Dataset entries

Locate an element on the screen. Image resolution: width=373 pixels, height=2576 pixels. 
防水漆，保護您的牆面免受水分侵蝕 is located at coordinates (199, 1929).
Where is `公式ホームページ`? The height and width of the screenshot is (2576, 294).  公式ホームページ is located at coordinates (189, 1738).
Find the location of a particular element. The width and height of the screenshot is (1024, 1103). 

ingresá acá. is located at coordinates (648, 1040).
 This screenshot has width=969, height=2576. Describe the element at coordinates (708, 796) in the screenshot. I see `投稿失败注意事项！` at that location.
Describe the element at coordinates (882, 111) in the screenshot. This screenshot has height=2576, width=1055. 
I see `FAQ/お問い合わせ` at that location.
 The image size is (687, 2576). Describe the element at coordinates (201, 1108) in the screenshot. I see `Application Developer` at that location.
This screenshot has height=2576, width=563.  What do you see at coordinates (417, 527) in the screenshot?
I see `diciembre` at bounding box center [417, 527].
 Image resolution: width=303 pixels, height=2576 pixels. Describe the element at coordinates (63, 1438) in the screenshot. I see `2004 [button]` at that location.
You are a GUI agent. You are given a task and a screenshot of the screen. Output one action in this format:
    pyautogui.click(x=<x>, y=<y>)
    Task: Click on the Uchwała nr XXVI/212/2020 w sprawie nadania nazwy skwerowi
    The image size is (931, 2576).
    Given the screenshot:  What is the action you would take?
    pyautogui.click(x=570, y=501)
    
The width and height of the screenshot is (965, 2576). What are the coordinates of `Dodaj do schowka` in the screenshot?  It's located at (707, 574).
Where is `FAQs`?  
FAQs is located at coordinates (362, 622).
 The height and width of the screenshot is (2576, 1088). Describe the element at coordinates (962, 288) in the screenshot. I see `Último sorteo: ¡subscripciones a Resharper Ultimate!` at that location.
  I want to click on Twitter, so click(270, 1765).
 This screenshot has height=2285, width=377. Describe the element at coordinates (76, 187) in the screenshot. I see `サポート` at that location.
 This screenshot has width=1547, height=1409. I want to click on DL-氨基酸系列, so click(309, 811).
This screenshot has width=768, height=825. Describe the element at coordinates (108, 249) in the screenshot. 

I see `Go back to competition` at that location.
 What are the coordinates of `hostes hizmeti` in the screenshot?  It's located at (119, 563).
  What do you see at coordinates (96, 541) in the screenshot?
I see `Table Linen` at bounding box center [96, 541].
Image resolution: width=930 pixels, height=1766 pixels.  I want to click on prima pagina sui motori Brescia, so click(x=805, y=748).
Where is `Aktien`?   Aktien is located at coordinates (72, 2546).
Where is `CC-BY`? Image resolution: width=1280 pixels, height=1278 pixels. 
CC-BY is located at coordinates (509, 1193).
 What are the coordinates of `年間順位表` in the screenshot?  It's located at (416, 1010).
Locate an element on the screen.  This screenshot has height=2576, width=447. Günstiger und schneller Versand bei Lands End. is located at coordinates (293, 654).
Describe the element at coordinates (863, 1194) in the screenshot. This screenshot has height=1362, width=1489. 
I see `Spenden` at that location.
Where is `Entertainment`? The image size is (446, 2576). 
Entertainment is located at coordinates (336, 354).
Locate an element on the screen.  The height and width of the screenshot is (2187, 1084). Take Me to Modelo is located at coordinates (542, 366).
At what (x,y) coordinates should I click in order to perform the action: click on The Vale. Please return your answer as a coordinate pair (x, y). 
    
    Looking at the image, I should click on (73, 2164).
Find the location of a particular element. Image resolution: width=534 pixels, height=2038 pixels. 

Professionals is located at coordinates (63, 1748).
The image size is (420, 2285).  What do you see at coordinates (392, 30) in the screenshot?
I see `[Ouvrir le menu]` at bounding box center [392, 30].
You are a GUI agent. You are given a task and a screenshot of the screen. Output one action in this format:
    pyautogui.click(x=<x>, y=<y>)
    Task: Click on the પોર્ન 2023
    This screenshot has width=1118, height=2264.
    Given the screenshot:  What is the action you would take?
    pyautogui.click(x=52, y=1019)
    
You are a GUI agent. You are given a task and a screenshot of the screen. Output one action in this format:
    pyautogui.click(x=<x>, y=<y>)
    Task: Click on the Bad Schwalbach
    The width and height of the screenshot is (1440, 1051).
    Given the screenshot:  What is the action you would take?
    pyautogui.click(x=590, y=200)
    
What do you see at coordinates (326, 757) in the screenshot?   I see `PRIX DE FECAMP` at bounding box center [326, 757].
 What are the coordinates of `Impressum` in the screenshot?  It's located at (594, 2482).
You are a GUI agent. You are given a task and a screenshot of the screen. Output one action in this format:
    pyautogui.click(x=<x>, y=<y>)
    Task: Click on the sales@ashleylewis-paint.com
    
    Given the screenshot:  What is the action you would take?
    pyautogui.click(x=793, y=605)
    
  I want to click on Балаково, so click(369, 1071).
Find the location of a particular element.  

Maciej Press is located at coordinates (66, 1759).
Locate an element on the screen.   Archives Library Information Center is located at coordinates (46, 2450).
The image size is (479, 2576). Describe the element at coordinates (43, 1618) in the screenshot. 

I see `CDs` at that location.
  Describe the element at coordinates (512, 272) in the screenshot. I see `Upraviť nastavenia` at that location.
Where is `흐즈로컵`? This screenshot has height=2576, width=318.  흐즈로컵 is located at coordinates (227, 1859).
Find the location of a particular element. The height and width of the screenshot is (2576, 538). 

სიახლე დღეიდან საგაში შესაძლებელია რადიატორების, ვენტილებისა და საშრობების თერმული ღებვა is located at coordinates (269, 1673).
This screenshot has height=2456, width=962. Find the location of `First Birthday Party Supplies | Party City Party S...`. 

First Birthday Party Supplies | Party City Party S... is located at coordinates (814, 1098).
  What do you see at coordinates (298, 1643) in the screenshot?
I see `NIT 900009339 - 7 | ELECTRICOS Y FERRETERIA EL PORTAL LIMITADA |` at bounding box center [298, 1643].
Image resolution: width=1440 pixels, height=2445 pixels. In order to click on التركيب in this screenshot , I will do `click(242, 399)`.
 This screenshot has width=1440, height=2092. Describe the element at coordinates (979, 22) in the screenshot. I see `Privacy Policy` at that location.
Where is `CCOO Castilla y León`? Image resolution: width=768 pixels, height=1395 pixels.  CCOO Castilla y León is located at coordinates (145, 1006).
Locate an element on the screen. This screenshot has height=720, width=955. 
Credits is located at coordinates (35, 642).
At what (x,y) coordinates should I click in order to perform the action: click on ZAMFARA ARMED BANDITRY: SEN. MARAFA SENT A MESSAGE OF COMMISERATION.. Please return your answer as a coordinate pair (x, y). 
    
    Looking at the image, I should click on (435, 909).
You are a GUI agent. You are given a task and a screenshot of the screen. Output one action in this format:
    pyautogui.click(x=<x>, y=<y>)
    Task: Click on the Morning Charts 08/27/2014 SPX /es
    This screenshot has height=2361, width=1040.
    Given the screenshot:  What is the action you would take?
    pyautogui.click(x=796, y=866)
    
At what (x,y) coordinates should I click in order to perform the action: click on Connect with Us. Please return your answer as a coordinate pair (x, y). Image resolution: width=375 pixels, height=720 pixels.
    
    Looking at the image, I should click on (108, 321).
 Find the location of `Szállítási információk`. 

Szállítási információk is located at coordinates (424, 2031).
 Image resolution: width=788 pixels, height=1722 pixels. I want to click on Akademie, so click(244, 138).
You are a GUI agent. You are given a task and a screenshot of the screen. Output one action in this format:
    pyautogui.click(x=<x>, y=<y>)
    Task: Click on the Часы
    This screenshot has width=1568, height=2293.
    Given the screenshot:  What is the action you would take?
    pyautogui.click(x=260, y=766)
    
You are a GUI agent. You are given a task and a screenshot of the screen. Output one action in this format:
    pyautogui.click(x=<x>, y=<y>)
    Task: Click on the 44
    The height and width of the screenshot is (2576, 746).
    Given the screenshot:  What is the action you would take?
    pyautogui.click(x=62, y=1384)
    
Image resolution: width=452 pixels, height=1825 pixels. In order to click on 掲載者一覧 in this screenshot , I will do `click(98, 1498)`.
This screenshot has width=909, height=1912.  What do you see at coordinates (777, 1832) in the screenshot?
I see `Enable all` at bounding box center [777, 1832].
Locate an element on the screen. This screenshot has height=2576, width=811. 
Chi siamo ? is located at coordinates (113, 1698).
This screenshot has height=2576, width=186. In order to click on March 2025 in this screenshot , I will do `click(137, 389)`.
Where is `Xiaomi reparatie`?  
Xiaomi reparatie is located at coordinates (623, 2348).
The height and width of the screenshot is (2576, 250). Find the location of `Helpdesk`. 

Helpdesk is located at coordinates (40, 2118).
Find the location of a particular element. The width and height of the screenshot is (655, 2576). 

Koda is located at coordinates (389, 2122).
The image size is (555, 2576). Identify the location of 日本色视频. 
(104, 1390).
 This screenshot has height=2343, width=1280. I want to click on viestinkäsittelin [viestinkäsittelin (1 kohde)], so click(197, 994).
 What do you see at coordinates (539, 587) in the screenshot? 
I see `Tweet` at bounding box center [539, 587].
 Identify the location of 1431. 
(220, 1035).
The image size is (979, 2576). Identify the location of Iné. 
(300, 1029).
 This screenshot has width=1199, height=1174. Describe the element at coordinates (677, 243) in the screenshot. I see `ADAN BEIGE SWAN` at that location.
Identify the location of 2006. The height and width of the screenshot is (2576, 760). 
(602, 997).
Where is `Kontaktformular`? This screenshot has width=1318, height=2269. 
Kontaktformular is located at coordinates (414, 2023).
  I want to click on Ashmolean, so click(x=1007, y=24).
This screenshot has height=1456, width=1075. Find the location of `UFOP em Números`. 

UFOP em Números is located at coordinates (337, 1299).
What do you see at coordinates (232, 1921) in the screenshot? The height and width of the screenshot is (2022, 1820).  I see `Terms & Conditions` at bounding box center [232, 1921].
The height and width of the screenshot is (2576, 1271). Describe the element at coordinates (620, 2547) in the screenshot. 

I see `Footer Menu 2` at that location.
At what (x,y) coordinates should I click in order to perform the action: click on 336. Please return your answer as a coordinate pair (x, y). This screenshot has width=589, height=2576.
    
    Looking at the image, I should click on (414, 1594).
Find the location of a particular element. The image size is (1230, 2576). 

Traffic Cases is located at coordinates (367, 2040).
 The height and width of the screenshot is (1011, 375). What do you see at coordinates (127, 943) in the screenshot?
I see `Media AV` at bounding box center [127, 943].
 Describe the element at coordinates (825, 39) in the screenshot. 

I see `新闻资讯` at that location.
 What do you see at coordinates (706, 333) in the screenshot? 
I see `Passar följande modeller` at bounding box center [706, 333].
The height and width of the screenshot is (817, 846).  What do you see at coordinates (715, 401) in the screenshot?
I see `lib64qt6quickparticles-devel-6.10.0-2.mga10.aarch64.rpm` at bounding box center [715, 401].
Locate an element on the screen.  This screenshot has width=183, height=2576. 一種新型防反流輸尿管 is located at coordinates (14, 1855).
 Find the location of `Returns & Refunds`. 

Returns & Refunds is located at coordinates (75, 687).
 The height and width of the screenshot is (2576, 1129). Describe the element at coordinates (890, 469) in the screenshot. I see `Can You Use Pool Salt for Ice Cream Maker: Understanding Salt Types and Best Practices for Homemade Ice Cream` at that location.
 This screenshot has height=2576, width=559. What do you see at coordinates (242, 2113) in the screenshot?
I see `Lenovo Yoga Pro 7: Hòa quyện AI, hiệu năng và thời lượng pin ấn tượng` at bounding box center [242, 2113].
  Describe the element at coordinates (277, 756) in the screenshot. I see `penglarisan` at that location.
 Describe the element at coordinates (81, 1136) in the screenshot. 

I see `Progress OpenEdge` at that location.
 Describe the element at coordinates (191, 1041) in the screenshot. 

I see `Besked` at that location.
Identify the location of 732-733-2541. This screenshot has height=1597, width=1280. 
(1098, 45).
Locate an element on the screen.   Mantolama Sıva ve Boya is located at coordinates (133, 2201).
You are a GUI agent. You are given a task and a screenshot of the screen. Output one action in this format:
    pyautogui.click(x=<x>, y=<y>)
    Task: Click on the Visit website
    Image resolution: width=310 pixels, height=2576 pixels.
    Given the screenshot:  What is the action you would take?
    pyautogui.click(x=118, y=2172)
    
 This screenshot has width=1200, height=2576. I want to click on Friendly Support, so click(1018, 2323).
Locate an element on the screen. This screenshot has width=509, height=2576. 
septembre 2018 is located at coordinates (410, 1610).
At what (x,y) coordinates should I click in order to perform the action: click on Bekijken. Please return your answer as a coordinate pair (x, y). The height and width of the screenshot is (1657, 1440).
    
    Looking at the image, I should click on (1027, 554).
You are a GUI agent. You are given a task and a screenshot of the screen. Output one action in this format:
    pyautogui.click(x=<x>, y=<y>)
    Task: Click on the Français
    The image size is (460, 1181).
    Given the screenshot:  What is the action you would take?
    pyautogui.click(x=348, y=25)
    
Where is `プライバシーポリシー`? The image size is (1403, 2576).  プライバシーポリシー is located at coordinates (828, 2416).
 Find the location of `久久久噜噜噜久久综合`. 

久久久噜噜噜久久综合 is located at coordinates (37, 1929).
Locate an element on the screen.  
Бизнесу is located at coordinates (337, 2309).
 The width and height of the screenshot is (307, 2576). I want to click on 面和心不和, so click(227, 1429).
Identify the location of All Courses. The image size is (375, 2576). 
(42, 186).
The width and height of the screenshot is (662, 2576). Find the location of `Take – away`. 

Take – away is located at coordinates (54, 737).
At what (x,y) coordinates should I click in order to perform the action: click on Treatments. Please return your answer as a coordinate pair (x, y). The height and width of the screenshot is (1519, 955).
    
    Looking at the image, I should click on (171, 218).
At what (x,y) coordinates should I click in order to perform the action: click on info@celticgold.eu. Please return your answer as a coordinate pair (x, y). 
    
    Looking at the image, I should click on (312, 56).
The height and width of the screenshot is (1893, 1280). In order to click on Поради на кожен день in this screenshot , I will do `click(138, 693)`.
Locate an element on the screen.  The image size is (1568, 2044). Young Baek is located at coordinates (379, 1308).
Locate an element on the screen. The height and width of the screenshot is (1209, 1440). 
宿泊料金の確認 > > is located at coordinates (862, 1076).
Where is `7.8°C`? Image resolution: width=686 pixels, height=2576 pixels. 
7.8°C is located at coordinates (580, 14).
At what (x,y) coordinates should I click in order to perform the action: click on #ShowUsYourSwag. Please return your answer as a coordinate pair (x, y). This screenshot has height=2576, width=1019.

■ WORK TO BE COMPLETED:
In the answer, the lines from the first line of the data above through the line containing "The width and height of the screenshot is (965, 2576)." must appear exactly as written, with nothing else.

■ TASK SOLUTION:
Locate an element on the screen. Image resolution: width=373 pixels, height=2576 pixels. 
防水漆，保護您的牆面免受水分侵蝕 is located at coordinates (199, 1929).
Where is `公式ホームページ`? The height and width of the screenshot is (2576, 294).  公式ホームページ is located at coordinates (189, 1738).
Find the location of a particular element. The width and height of the screenshot is (1024, 1103). 

ingresá acá. is located at coordinates (648, 1040).
 This screenshot has width=969, height=2576. Describe the element at coordinates (708, 796) in the screenshot. I see `投稿失败注意事项！` at that location.
Describe the element at coordinates (882, 111) in the screenshot. This screenshot has height=2576, width=1055. 
I see `FAQ/お問い合わせ` at that location.
 The image size is (687, 2576). Describe the element at coordinates (201, 1108) in the screenshot. I see `Application Developer` at that location.
This screenshot has height=2576, width=563.  What do you see at coordinates (417, 527) in the screenshot?
I see `diciembre` at bounding box center [417, 527].
 Image resolution: width=303 pixels, height=2576 pixels. Describe the element at coordinates (63, 1438) in the screenshot. I see `2004 [button]` at that location.
You are a GUI agent. You are given a task and a screenshot of the screen. Output one action in this format:
    pyautogui.click(x=<x>, y=<y>)
    Task: Click on the Uchwała nr XXVI/212/2020 w sprawie nadania nazwy skwerowi
    The image size is (931, 2576).
    Given the screenshot:  What is the action you would take?
    pyautogui.click(x=570, y=501)
    
The width and height of the screenshot is (965, 2576). What are the coordinates of `Dodaj do schowka` in the screenshot?  It's located at (707, 574).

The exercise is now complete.